Plainly, this case is factually close on the issue of whether the shooting occurred as the result of self-defense. Unlike Huckstead, there is no indication that defendant ever voiced any intent to kill Spaulding. (See People v. Huckstead (1982), 91 Ill. 2d 536, 546-47, 440 N.E.2d 1248, 1253.) Moreover, it is undisputed that it was Spaulding who was angry with defendant because he was dissatisified with the marijuana purchased from defendant. It is also undisputed that Spaulding was the initial aggressor. The only occurrence witnesses to testify other than defendant were Spaulding’s girlfriend, who did not see the actual shooting, and her brother. Since the evidence regarding self-defense was so closely balanced, it was imperative that the jury be properly instructed on this issue. Under these circumstances, the failure to give the jury IPI Criminal No. 25.05 constituted plain error. We conclude that this error was sufficiently serious to “severely threaten the fundamental fairness of the defendant’s trial.” People v. Roberts (1979), 75 Ill. 2d 1, 15, 387 N.E.2d 331, 337-38; See People v. Huckstead (1982), 91 Ill. 2d 536, 547, 440 N.E.2d 1248, 1253.

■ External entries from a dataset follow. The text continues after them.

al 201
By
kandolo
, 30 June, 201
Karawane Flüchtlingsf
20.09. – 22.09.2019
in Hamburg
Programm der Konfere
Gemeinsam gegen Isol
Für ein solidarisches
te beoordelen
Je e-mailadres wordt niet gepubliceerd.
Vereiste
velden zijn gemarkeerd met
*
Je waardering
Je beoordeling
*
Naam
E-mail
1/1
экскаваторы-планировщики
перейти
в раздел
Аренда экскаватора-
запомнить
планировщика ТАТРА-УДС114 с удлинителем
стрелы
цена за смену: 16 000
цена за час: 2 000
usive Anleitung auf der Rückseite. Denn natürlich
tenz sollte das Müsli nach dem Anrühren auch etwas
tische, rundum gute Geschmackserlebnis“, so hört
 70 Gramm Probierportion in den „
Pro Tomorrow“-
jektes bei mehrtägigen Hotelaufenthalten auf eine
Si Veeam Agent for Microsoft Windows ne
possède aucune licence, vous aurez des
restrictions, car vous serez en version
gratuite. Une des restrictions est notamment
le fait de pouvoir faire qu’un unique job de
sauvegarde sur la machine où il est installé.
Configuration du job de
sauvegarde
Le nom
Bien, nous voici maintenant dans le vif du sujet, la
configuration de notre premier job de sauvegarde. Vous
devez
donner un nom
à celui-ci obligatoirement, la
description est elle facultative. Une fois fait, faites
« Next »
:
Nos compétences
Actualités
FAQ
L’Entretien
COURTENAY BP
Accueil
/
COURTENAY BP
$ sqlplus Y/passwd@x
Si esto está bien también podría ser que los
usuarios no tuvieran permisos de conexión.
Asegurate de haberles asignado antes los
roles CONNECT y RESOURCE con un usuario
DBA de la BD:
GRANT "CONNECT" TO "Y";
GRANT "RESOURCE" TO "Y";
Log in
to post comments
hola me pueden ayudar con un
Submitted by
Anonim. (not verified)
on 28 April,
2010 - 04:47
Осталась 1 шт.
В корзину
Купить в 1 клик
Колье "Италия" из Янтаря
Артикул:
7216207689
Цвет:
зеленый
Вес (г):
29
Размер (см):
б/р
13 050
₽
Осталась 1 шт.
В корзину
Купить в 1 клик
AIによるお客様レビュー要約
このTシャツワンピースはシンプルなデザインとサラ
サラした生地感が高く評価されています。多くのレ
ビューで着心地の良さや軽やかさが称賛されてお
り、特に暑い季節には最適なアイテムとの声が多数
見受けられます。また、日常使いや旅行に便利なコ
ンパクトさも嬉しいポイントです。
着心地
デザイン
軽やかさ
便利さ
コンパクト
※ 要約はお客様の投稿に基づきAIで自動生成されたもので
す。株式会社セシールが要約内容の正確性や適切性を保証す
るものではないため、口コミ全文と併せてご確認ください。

We also conclude that there is merit to defendant’s argument that his representation was incompetent as reflected in the performance of his trial attorney and that this incompetent representation produced substantial prejudice to defendant without which the result of the trial would probably have been different. (People v. Greer (1980), 79 Ill. 2d 103, 120-21, 402 N.E.2d 203, 211.) In addition to the fact that trial counsel did not tender IPI Criminal No. 25.05, the record shows that trial counsel did not present important testimony to the jury and that he did not object when the State introduced improper testimony which was detrimental to defendant’s case. Moreover, comments made by the trial judge demonstrate that he was *494troubled by the quality of the representation afforded defendant. Under the totality of the circumstances, it is clear that defendant did not receive a fair trial.
Accordingly, the judgment is reversed, and the case is remanded for a new trial.
Reversed and remanded.
WHITE, RJ., and McNAMARA, J., concur.